# CIA or Johnson & Wales, RI. Curriculums?



## xashley717x (Mar 19, 2010)

Hello! I am planning on pursuing a career in the baking and pastry arts field, and since I am a junior, I have to begin to decide which college I am going to for this (Bachlor degree).

I know that I have to visit each college, because everyone is different and everyone likes something different, however I would love your opinions!

Honestly, I don't care about the social life or amount of money. I mean, I do, but that wont make my decision.

What I really want to know, is which has the better curriculum! Which one am I going to learn more from? I know I get what I put in at both, but which college will really teach me more?

Thanks so so so much!/img/vbsmilies/smilies/chef.gif


----------



## jtobin625 (Dec 16, 2008)

Honestly, you are going to get a solid education at either school from what I understand.  If money is not an issue, I would probably choose CIA over J + W but it's not to say J + W is a bad choice.  
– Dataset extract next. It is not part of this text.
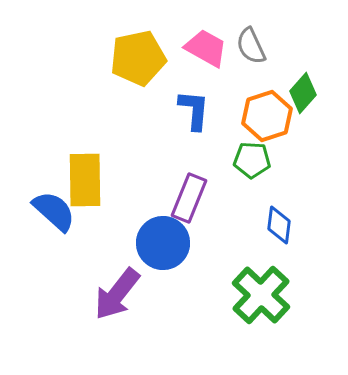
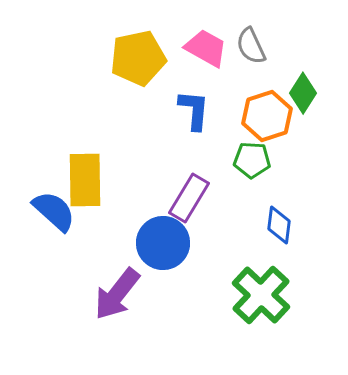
green diamond: rotated 9 degrees counterclockwise
purple rectangle: rotated 9 degrees clockwise
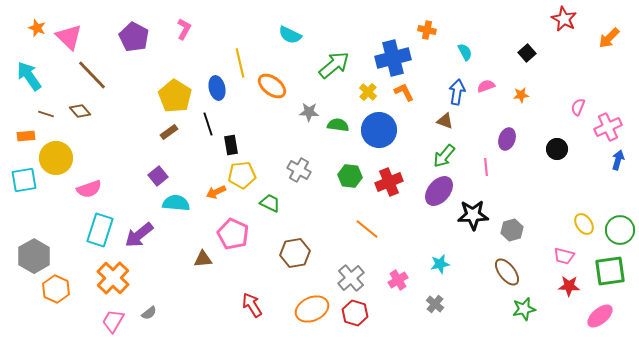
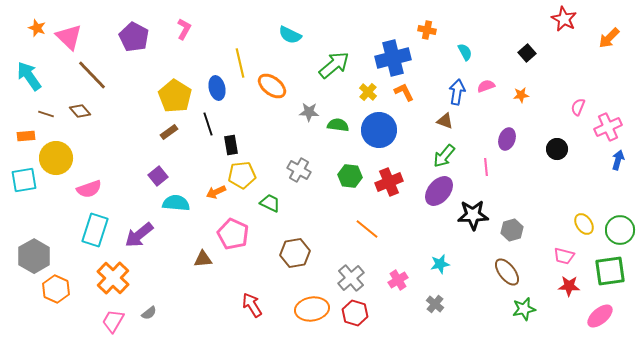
cyan rectangle at (100, 230): moved 5 px left
orange ellipse at (312, 309): rotated 16 degrees clockwise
Visit the campuses and get a feel for each one and then enjoy your decision.


----------



## futurechef85 (Apr 23, 2010)

CIA is very well known as is J&WU. I think it depends on what you are looking to get out of the program. You should visit both campuses and talk to the heads of the program. I know a master chef and he told me that the name of the school matters when you get your first job, but then after that it doesnt matter where you went to school. What matters is your cooking talent/skill. Go wherever you feel like you would get the most valuable education. Most people would choose CIA.


----------



## hessian (Apr 29, 2010)

I had to go through that same choice after leaving the army. i mean its all paid for no matter where i go so that wasn't a problem. i ended up choosing JWU because of the teaching style. either way though both are going to be a good choice i think.


----------



## akitchentable (Nov 27, 2010)

As a CIA alum, you could accuse me of being biased, but it isn't just my loyalty to my alma mater that makes me say: CIA for sure. It opens doors like no other. An employer with a bunch of resumes on his desk will ALWAYS give the one from the CIA student a second glance, if not an invitation to trail in the kitchen. The CIA at Hyde Park has an unparalled library, lots of acclaimed staff and the added advantage of its proximity to NYC. I would put my money down there.


----------



## chefedb (Apr 3, 2010)

That is your opinion only. I don't care what school or no school  just let me see for myself in the kitchen. 

 For the 1000th time ""It is not the school, it't the student''


----------



## jim berman (Oct 28, 1999)

If money isn't an object... Why not make a visit to each campus and talk with current students? I would bet that something will just 'click' at one of the campuses. As it has come up many times before, there is no one-size-fits all solution; some people need a big school away from home, some do well at a local, community college and others do well going straight into industry. Ultimately, it is what is the best fit for you.


----------



## foodpump (Oct 10, 2005)

Going to say this for the upteenth time:

Go and work in a restaurant or two _*BEFORE*_ you sign on the school's dotted line.

I'm also 100% behind what Ed says about the student, not the school being the deciding factor.


----------



## konditoralex (May 10, 2010)

Being an Alum. of the J&W 4 year program I have to say that it is top notch.  Before I decided I looked at both schools and I thought that CIA may be a bit stronger for Culinary but in Baking & Pastry J&W had them beat.  At that time J & W had much more lab time than classroom time and the best way to learn is by doing.

J&W has 3 campuses each with their own strengths but I have to say that since the University is based in RI many of the best Chef's are there.  I understand that they have also done a major remodel since then.  So all of the labs are new and many of the faculty are as well.

You have to know that J&W is a 2 + 2 program, you do your 1st 2 years and have to apply for the 2nd two.  Only 13 of us were accepted and 12 finished.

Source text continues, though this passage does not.